The paris agreement: a turning point? The low carbon economy index 2016

Nov 2016

For the first time, China has topped an index measuring the carbon intensity of the major economies, as a result of falling coal use and a shifting economic base with rapid growth in less carbon intensive services. 

The findings, from the eighth annual PwC Low Carbon Economy Index illustrate how recent progress to decarbonise is in line with national targets set by governments in the lead up to the Paris Summit. China consumes half the global coal output, so changes that affect consumption in that country have global significance for the coal market and emissions. It means that in 2015, the rate of decarbonisation globally more than doubled. 

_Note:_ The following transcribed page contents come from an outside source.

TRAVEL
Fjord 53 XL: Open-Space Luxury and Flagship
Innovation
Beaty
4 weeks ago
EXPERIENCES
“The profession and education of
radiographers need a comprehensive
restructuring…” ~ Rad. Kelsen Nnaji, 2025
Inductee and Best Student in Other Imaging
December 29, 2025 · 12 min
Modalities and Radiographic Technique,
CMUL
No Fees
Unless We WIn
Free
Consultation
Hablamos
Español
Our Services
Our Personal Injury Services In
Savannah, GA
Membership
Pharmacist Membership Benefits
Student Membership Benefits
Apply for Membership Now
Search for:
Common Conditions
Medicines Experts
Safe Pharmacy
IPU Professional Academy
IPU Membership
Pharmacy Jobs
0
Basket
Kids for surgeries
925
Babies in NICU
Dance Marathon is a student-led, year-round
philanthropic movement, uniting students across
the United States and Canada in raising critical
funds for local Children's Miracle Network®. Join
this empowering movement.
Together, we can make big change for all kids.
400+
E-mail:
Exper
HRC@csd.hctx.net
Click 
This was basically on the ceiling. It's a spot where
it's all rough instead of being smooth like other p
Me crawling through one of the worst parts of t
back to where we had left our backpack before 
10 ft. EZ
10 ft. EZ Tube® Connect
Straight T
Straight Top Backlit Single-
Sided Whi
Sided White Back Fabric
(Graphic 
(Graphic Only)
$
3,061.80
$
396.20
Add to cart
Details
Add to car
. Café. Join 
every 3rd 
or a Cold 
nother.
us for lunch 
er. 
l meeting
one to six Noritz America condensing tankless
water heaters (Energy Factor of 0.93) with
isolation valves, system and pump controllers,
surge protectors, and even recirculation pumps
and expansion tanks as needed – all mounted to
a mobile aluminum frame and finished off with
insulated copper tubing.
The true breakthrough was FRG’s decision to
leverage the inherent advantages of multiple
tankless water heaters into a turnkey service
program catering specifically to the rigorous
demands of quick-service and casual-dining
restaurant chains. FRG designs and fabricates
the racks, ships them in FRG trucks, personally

China, the UK, and the US led the way in the Index, with others including some major emerging economies, showing sharp reductions in carbon intensity last year. South Africa, Mexico, Canada and India all exceeded their Paris targets, demonstrating for the second year running signs that emissions growth are decoupling from economic growth. 

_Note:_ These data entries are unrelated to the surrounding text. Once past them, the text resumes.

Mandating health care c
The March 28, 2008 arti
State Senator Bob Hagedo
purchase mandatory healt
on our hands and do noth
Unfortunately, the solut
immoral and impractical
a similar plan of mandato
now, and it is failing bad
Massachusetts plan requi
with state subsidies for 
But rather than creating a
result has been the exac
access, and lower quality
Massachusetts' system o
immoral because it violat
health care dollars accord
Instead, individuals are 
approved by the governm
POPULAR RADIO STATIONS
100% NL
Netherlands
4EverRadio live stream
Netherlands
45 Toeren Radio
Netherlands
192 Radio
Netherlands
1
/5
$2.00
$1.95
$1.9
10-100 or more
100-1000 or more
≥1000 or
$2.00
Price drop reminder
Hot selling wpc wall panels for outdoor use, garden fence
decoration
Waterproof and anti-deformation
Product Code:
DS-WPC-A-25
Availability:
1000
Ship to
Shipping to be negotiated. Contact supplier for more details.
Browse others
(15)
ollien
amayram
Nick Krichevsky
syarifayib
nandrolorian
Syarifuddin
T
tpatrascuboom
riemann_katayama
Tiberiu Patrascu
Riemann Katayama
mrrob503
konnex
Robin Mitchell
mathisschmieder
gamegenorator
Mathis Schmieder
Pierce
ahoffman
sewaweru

Argentina, Indonesia Brazil, Saudi Arabia and Italy have more work to do as their carbon intensity reductions last year did not even meet the rate needed to meet their own Intended Nationally Determined Contributions (INDC) targets. 

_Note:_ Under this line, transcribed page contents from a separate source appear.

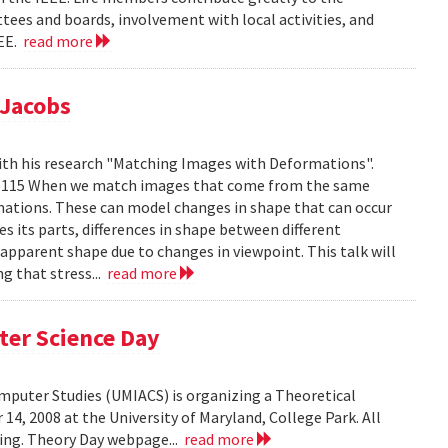
tees and boards, involvement with local activities, and
EEE.
read more
 Jacobs
ith his research "Matching Images with Deformations".
IC 1115 When we match images that come from the same
rmations. These can model changes in shape that can occur
 its parts, differences in shape between different
 apparent shape due to changes in viewpoint. This talk will
g that stress...
read more
ter Science Day
omputer Studies (UMIACS) is organizing a Theoretical
4, 2008 at the University of Maryland, College Park. All
ding. Theory Day webpage...
read more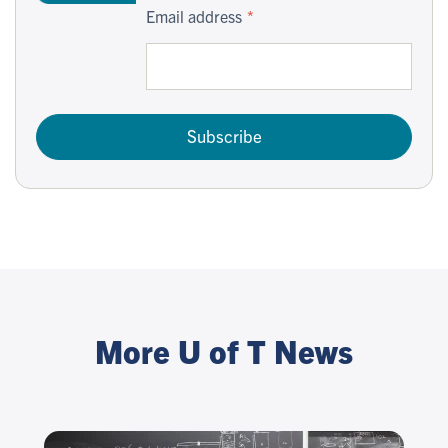
Email address
Subscribe
More U of T News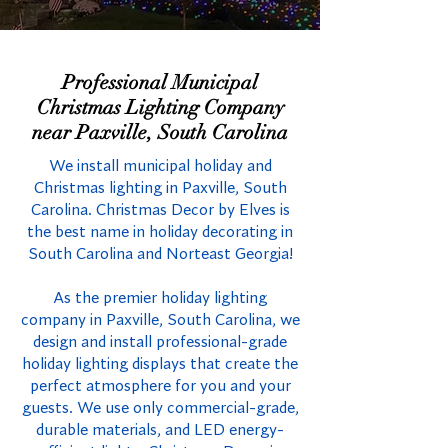
Professional Municipal
Christmas Lighting Company
near Paxville, South Carolina
We install municipal holiday and
Christmas lighting in Paxville, South
Carolina. Christmas Decor by Elves is
the best name in holiday decorating in
South Carolina and Norteast Georgia!
As the premier holiday lighting
company in Paxville, South Carolina, we
design and install professional-grade
holiday lighting displays that create the
perfect atmosphere for you and your
guests. We use only commercial-grade,
durable materials, and LED energy-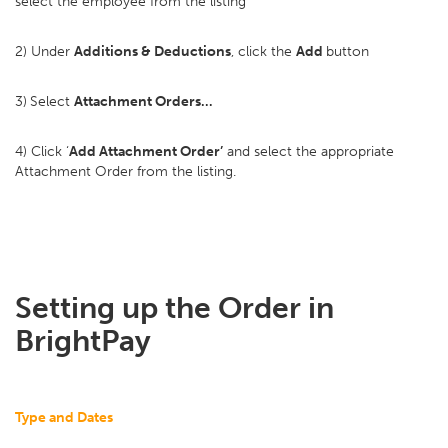
select the employee from the listing
2) Under
Additions & Deductions
, click the
Add
button
3)
Select
Attachment Orders…
4) Click ‘
Add Attachment Order’
and select the appropriate
Attachment Order from the listing.
Setting up the Order in
BrightPay
Type and Dates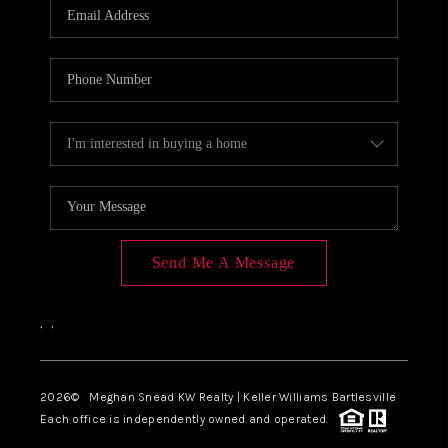
Send Me A Message
,
,
2026
© Meghan Snead KW Realty | Keller Williams Bartlesville
Each office is independently owned and operated.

The PwC Low Carbon Economy Index tracks the progress G20 countries have made to meet their carbon budgets and decarbonise their economies since 2000. 

While this year marks a step change in the decarbonisation of the global economy, the report warns 2015’s high point is less than half of what is actually required to limit global warming to the levels committed to in the Paris Agreement. 

For the last 15 years the global average decarbonisation rate has been only 1.3% a year, leading to predictions of the global carbon budget running out as early as 2036. However in the lead up to the Paris Agreement last year, carbon intensity fell by a record-breaking 2.8% (up from 2.7% in 2014). This is in line with the national targets set in the Paris Agreement. However, even at this faster decarbonisation rate, the global carbon budget will last only four years more to 2040. 

In 2015 the world economy decarbonised at record levels but it still falls far short of the rapid reductions needed to achieve the two degrees goal. With each passing year, the global challenge gets tougher. To stay within the two degrees carbon budget the annual reduction in carbon intensity now needs to reach 6.5%, up from 5.1% four years ago.